=== Records supplied ===
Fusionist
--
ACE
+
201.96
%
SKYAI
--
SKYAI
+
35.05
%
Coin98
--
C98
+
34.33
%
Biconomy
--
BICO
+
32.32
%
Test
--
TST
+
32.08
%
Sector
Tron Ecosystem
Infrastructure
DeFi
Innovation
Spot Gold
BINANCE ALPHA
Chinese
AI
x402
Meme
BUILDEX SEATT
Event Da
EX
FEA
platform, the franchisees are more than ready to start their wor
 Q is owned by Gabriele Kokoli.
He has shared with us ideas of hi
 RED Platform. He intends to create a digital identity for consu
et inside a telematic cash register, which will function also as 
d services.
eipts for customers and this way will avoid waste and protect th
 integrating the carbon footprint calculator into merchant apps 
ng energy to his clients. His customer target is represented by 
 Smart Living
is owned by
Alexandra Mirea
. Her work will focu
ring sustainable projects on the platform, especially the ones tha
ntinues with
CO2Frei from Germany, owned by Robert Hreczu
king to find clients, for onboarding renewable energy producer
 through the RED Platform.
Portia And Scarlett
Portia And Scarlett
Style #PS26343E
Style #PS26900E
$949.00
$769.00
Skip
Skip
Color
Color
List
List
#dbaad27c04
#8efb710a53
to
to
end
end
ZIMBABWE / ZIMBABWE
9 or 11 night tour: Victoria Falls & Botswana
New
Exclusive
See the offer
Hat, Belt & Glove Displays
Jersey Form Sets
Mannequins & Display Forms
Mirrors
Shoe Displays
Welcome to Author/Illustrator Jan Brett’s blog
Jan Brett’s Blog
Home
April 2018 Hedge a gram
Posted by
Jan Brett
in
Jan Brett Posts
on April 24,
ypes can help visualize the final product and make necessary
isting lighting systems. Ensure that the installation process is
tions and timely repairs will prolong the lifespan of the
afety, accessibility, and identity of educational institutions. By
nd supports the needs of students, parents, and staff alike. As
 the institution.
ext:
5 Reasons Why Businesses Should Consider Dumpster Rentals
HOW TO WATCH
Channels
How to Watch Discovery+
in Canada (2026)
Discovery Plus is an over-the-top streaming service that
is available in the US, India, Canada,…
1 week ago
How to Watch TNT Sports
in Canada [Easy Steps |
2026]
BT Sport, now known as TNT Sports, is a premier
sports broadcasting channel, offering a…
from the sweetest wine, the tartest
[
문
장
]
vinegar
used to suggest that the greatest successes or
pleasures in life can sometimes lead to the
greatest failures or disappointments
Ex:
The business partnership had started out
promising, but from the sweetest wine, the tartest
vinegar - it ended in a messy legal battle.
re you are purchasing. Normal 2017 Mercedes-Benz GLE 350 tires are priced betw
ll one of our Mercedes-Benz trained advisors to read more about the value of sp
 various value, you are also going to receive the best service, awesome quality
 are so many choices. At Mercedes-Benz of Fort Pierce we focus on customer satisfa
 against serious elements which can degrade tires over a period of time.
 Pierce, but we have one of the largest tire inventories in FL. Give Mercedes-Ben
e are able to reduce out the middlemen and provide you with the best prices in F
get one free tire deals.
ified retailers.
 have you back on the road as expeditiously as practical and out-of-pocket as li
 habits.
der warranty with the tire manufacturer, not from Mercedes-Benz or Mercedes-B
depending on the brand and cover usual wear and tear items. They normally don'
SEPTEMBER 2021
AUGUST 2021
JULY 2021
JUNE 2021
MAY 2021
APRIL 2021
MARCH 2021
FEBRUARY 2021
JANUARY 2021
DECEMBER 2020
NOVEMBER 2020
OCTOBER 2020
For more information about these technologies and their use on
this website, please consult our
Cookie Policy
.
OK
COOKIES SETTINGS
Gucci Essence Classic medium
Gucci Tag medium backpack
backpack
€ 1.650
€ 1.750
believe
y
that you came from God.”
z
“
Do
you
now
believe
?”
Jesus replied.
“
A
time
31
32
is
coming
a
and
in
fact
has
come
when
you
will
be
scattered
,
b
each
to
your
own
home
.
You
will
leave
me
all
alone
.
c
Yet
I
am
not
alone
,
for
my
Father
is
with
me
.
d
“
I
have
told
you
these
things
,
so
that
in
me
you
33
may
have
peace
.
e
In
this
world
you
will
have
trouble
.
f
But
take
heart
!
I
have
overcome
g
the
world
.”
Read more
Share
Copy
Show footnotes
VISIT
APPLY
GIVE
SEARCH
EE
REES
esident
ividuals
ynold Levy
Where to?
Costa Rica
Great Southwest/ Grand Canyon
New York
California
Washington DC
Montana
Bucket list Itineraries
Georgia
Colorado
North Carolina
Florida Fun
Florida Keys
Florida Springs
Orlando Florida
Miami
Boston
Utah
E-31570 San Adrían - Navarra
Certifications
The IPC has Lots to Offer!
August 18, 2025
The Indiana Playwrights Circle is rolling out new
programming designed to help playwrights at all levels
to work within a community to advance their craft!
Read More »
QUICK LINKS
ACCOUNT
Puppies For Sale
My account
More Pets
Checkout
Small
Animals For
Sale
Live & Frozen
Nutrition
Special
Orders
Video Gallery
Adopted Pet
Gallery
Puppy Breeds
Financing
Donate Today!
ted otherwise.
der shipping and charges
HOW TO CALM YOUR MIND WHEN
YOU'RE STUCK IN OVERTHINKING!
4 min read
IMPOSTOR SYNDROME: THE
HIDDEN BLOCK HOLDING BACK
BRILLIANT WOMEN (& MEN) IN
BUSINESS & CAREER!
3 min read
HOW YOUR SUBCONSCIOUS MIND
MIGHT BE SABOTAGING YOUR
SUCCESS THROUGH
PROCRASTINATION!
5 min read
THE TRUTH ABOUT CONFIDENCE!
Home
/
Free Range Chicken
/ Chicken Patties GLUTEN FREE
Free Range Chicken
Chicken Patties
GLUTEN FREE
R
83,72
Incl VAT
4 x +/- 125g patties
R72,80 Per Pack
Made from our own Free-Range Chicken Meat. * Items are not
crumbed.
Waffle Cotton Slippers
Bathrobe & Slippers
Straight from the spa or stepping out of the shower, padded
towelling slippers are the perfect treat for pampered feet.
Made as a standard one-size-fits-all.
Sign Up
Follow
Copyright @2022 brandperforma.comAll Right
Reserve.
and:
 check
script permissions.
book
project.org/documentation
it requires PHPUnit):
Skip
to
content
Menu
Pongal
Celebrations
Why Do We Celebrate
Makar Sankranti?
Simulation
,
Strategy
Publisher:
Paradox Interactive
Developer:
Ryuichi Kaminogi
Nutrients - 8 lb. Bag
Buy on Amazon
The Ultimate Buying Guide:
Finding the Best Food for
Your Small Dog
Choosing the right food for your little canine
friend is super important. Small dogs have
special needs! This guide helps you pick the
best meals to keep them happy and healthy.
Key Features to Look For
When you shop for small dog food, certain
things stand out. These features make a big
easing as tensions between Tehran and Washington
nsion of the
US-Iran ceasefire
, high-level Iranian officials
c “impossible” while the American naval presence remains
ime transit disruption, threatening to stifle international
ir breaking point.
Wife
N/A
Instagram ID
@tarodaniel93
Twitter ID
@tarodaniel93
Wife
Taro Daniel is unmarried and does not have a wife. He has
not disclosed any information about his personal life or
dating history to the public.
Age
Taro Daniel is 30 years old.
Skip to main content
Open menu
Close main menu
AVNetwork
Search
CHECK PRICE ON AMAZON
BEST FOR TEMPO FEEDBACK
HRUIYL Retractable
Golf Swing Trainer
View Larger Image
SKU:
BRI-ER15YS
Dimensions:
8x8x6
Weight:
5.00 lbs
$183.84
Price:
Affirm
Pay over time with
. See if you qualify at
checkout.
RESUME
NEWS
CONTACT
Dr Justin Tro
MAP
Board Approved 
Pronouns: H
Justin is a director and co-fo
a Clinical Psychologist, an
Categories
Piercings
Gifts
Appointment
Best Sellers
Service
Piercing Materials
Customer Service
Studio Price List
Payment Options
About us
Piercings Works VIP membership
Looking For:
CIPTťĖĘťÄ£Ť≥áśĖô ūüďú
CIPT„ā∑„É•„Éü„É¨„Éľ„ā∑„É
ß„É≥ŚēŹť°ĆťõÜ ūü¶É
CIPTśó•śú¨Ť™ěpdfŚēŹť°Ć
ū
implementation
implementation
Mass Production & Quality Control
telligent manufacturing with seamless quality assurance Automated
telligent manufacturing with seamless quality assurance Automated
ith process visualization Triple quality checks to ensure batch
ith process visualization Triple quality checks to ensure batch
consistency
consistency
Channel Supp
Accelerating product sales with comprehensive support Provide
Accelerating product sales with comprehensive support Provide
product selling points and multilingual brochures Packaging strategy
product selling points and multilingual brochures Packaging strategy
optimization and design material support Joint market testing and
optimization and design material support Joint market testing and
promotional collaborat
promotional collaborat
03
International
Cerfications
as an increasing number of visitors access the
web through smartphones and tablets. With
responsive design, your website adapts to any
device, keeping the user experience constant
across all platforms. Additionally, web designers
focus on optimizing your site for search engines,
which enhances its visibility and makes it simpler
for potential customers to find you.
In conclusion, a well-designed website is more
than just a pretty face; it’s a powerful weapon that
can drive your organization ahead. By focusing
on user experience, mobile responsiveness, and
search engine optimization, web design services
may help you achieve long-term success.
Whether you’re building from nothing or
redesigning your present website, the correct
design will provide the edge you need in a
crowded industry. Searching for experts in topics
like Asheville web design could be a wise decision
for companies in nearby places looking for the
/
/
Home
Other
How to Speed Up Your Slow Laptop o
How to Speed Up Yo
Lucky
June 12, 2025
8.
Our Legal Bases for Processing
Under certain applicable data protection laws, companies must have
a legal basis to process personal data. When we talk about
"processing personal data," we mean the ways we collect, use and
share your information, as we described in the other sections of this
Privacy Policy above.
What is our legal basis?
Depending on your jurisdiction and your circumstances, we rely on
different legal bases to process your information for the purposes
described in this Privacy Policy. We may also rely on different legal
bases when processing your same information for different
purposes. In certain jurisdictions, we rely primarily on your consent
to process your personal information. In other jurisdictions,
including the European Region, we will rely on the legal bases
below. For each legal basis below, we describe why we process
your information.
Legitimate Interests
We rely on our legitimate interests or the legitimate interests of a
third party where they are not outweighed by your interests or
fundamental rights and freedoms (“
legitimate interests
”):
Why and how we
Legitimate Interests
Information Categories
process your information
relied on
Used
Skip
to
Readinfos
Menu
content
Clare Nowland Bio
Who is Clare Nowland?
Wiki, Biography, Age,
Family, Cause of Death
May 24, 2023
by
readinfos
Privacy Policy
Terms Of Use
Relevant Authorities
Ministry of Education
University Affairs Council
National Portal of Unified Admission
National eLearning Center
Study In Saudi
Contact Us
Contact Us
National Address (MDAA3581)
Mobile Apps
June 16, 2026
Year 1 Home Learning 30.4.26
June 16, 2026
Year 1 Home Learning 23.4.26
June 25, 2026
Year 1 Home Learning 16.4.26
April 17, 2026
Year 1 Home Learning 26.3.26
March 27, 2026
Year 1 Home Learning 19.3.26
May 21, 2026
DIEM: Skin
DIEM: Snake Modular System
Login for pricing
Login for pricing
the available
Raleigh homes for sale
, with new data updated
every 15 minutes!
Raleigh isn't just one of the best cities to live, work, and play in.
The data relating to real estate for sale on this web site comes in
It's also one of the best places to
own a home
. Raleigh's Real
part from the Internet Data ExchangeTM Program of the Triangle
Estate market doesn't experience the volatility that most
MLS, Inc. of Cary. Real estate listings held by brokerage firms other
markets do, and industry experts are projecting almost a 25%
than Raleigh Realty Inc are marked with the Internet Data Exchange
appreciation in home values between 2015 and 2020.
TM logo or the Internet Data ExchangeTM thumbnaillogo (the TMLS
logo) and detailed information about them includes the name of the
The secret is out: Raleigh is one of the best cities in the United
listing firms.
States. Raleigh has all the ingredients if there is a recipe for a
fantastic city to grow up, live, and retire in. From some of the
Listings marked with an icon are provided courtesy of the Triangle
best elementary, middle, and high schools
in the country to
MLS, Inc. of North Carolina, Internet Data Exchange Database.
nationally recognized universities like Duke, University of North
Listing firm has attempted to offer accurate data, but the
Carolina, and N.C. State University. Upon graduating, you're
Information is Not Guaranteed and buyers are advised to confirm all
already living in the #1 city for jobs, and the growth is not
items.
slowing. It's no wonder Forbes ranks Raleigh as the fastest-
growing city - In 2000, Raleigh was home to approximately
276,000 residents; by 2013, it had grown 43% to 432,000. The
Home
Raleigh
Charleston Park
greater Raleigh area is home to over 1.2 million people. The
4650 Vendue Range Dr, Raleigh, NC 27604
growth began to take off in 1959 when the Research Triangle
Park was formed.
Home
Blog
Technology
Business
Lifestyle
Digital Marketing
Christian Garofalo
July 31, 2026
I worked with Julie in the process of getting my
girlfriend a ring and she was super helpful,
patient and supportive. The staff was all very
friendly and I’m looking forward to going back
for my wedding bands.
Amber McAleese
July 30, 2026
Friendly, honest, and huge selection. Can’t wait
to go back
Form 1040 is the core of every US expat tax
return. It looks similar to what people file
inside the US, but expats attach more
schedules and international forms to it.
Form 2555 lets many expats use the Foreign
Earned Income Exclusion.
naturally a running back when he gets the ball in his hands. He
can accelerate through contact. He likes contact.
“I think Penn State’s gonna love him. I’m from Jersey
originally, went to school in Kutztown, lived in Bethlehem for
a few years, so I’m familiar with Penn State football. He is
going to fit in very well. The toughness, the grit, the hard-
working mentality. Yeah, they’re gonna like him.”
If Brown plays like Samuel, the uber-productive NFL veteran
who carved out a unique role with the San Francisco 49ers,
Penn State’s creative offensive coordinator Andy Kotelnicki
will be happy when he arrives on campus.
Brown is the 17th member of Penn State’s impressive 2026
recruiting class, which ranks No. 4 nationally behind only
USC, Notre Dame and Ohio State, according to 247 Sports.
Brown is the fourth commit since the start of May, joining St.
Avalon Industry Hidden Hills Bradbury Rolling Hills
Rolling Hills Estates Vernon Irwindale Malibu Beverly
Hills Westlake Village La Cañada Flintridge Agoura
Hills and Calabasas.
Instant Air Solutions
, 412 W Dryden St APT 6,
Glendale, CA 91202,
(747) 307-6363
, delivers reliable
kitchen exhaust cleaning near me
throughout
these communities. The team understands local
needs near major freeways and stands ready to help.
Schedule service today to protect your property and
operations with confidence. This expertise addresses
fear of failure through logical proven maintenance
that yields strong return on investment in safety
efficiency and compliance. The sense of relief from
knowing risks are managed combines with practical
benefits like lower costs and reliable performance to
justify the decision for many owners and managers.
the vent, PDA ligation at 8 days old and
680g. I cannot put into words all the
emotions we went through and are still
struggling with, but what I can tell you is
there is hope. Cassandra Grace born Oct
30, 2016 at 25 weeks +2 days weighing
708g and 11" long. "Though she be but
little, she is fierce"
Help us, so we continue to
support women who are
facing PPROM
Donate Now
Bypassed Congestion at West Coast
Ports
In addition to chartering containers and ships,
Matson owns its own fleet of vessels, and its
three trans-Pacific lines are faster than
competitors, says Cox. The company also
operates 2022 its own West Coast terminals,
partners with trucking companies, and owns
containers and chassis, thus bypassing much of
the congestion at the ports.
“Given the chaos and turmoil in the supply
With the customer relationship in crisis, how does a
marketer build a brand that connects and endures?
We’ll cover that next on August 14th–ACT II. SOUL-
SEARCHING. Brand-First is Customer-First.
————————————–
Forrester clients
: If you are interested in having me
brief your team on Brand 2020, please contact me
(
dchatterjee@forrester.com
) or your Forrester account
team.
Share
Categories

=== Work instruction ===
All lines above that include the word "Piercings" must be copied into the answer.

=== Written response ===
Piercings
Piercings Works VIP membership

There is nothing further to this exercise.